Friday, February 18, 2011

Multicultural Affairs Office hosts first alumni reunion

MULTICULTURAL AFFAIRS: The MAO Alumni Reunion speakers

In celebration of the MGH bicentennial year, the MGH Multicultural Affairs Office (MAO) hosted it first Alumni Reunion Feb. 11 and 12 with more than 160 underrepresented in medicine (URM) current and past faculty and trainees, MAO representatives, friends and colleagues. The reunion kicked off with an evening gala at the Hotel Marlowe with remarks by Peter L. Slavin, MD, MGH president; Winfred W. Williams, MD, founding director of MAO and co-chair of the MAO Advisory Board; and Joan Reede, MD, MPH, HMS dean for Diversity and Community Partnership. At the gala, MAO debuted a two-year history project, “The Untold Story: URM Pioneers at MGH,” which shares the stories of URM physicians who were "firsts” in their departments or the MGH.
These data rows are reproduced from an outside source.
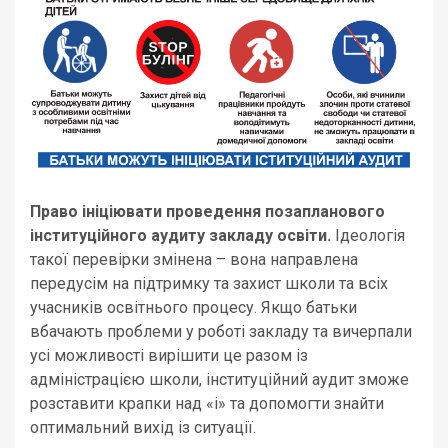
Право ініціювати проведення позапланового
інституційного аудиту закладу освіти.
Ідеологія
такої перевірки змінена – вона направлена
передусім на підтримку та захист школи та всіх
учасників освітнього процесу. Якщо батьки
вбачають проблеми у роботі закладу та вичерпали
усі можливості вирішити це разом із
адміністрацією школи, інституційний аудит зможе
розставити крапки над «і» та допомогти знайти
оптимальний вихід із ситуації.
The next day guests attended several activities at the Richard B. Simches Research Center, including a networking roundtable and two informative panel discussions featuring distinguished MGH alumni.

Giving personal reflections on their career paths were Edward M. Barksdale Jr., MD, chief of the Division of Pediatric Surgery of the Rainbow Babies and Children’s Hospital in Cleveland; Paula O’Connor, MD, senior medical director of Onyx Pharmaceuticals;  Vivian W. Pinn, MD, director of the Office of Research on Women’s Health at the National Institutes of Health; and Jonathan Woodson, MD, assistant secretary of Defense for Health Affairs. Williams moderated the lively discussion that shed light on the varied career paths of the former MGHers, whose expertise range from academic leadership to industry to national health care policy and government. 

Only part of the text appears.